Jayne's key interest is in art produced in response to wars and conflict. In 2015 I completed a Masters Degree in Art History at Plymouth University which examined the development of the artist Paul Nash through his experiences in the First and Second World Wars, culminating in the thesis ‘Paul Nash: Responses to War’. My current research PhD extends the investigation into war art to examine how our memories of conflict are defined by the art that is produced.
 
 
 
 
 
 
 
 
 
 
 
 
 
 
 
 
 
 
 
 
 
 
"Paul Nash: Responses to War"
 
"My research considers the memorialisation of the First and Second World Wars through the work of the artist Paul Nash (1889-1946). I investigate the differing roles of his art: as witness, as an affirmation and commemoration of life, as spiritual resistance and as official war art. Building on existing scholarly literature, I undertake to reframe appreciation of selected examples of Nash’s works by examining them in relation to his wartime experiences and situating them among other art of the period.
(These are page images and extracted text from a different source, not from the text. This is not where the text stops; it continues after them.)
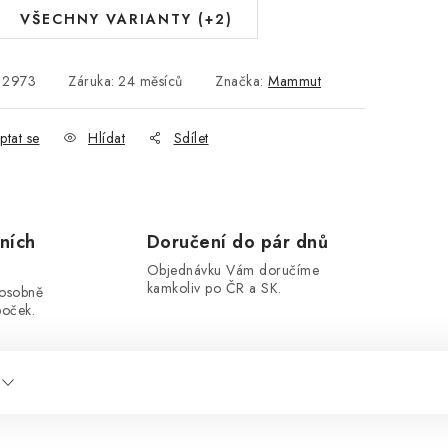
VŠECHNY VARIANTY (+2)
12973
Záruka
:
24 měsíců
Značka:
Mammut
ptat se
Hlídat
Sdílet
ních
Doručení do pár dnů
Objednávku Vám doručíme
kamkoliv po ČR a SK.
 osobně
boček.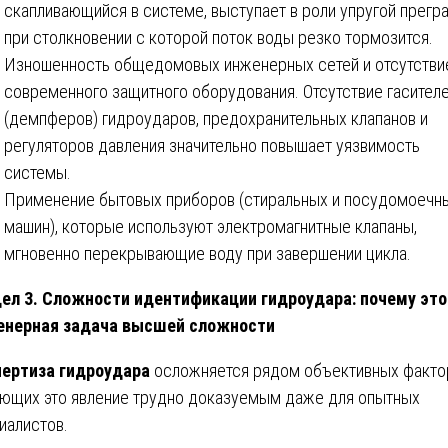
скапливающийся в системе, выступает в роли упругой прегр
при столкновении с которой поток воды резко тормозится.
Изношенность общедомовых инженерных сетей и отсутстви
современного защитного оборудования. Отсутствие гасител
(демпферов) гидроударов, предохранительных клапанов и
регуляторов давления значительно повышает уязвимость
системы.
Применение бытовых приборов (стиральных и посудомоечн
машин), которые используют электромагнитные клапаны,
мгновенно перекрывающие воду при завершении цикла.
ел 3. Сложности идентификации гидроудара: почему это
енерная задача высшей сложности
ертиза гидроудара
осложняется рядом объективных факто
ющих это явление трудно доказуемым даже для опытных
иалистов.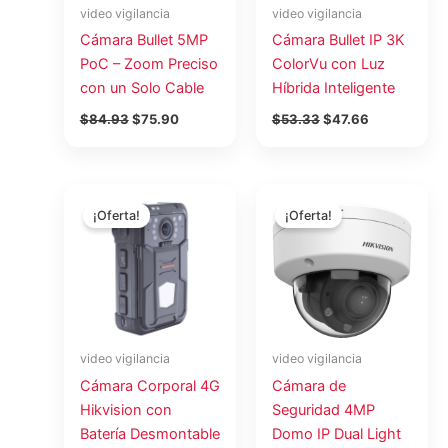
video vigilancia
video vigilancia
Cámara Bullet 5MP
Cámara Bullet IP 3K
PoC – Zoom Preciso
ColorVu con Luz
con un Solo Cable
Híbrida Inteligente
$
84.93
$
75.90
$
53.33
$
47.66
El
El
El
El
precio
precio
precio
precio
¡Oferta!
¡Oferta!
original
actual
original
actual
era:
es:
era:
es:
$544.45.
$486.60.
$131.09.
$117.16.
video vigilancia
video vigilancia
Cámara Corporal 4G
Cámara de
Hikvision con
Seguridad 4MP
Batería Desmontable
Domo IP Dual Light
Using close visual analysis, empirical study and primary archival research I explore the First World War painting The Mule Track (1918), where humans are dominated by the chaos of battle.
 
From his the Second World War work I examine the surrealist collage Follow the Fuhrer, Above the Clouds (1942). The development of these specific paintings is examined in the context of Nash’s life and in the differing social and visual culture of both wars. At the end of the First World War he wrote to his wife of his desire for his art to be a message of the futility of war. By the Second World War his anger was turned to Germany with a desire to have his works produced on cards and dropped on German soil as a message of warning. My research concludes the importance of art as a lasting testament to the horror of war. It documents the change of attitude to conflict which Nash experienced during the two periods and how this was evidenced in the art he created".